== Segment start ==

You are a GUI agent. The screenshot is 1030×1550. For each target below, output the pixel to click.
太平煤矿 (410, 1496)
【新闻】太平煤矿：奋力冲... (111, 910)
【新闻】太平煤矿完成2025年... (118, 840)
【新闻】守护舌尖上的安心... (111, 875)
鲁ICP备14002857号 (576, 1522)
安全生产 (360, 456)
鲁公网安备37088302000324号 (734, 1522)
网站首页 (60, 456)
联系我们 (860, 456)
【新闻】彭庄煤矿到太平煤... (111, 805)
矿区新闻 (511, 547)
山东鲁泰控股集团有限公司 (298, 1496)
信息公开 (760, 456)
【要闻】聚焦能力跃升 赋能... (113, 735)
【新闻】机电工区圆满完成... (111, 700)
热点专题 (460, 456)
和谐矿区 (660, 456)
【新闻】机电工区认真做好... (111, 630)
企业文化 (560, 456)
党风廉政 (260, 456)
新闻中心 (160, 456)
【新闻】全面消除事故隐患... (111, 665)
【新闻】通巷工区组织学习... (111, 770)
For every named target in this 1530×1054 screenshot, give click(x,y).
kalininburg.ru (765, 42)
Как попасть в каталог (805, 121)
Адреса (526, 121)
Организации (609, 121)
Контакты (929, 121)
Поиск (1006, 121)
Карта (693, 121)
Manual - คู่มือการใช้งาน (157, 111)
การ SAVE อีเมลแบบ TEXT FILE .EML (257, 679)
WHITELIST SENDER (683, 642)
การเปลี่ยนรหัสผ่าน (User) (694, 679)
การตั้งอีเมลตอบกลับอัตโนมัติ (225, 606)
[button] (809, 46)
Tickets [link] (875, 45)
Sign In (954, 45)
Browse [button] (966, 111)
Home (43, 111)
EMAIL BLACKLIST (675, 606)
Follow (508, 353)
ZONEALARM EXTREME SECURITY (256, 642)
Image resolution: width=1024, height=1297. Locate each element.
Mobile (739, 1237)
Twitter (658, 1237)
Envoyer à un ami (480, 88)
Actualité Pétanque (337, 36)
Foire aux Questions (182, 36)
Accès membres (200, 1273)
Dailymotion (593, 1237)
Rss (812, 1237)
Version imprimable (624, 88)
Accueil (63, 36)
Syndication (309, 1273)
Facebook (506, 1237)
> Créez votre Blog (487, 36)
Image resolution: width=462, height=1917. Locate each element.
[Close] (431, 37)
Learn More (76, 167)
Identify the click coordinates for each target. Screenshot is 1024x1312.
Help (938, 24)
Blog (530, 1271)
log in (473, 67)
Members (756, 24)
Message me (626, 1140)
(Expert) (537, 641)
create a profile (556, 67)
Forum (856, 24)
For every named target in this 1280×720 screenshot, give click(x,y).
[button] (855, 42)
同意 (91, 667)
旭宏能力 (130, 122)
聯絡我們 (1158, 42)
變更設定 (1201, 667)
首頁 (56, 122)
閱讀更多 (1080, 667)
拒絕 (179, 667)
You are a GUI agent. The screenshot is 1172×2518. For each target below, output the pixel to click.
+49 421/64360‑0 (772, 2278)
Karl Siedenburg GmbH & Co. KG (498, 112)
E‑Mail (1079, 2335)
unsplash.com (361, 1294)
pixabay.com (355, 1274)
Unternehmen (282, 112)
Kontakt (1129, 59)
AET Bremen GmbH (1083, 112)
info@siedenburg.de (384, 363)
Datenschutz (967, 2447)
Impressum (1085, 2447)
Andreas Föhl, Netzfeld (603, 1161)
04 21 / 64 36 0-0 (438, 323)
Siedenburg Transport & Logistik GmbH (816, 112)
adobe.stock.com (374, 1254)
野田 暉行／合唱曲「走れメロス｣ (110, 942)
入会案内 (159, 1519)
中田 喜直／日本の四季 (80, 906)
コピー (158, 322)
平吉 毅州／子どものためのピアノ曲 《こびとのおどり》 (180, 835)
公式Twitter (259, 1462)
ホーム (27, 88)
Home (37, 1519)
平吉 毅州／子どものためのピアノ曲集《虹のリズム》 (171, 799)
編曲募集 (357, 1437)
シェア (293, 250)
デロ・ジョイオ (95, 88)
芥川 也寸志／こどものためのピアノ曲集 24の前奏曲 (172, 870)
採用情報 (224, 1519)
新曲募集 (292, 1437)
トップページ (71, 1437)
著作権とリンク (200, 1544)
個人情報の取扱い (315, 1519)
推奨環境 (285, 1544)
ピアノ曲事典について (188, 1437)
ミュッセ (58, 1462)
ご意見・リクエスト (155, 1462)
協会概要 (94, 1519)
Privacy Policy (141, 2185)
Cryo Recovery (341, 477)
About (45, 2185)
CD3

== Segment end ==

Beginning at the line above that contains "Kontakt (1129, 59)", return each line exactly through the line that contains "Cryo Recovery (341, 477)", and no others.

Kontakt (1129, 59)
AET Bremen GmbH (1083, 112)
info@siedenburg.de (384, 363)
Datenschutz (967, 2447)
Impressum (1085, 2447)
Andreas Föhl, Netzfeld (603, 1161)
04 21 / 64 36 0-0 (438, 323)
Siedenburg Transport & Logistik GmbH (816, 112)
adobe.stock.com (374, 1254)
野田 暉行／合唱曲「走れメロス｣ (110, 942)
入会案内 (159, 1519)
中田 喜直／日本の四季 (80, 906)
コピー (158, 322)
平吉 毅州／子どものためのピアノ曲 《こびとのおどり》 (180, 835)
公式Twitter (259, 1462)
ホーム (27, 88)
Home (37, 1519)
平吉 毅州／子どものためのピアノ曲集《虹のリズム》 (171, 799)
編曲募集 (357, 1437)
シェア (293, 250)
デロ・ジョイオ (95, 88)
芥川 也寸志／こどものためのピアノ曲集 24の前奏曲 (172, 870)
採用情報 (224, 1519)
新曲募集 (292, 1437)
トップページ (71, 1437)
著作権とリンク (200, 1544)
個人情報の取扱い (315, 1519)
推奨環境 (285, 1544)
ピアノ曲事典について (188, 1437)
ミュッセ (58, 1462)
ご意見・リクエスト (155, 1462)
協会概要 (94, 1519)
Privacy Policy (141, 2185)
Cryo Recovery (341, 477)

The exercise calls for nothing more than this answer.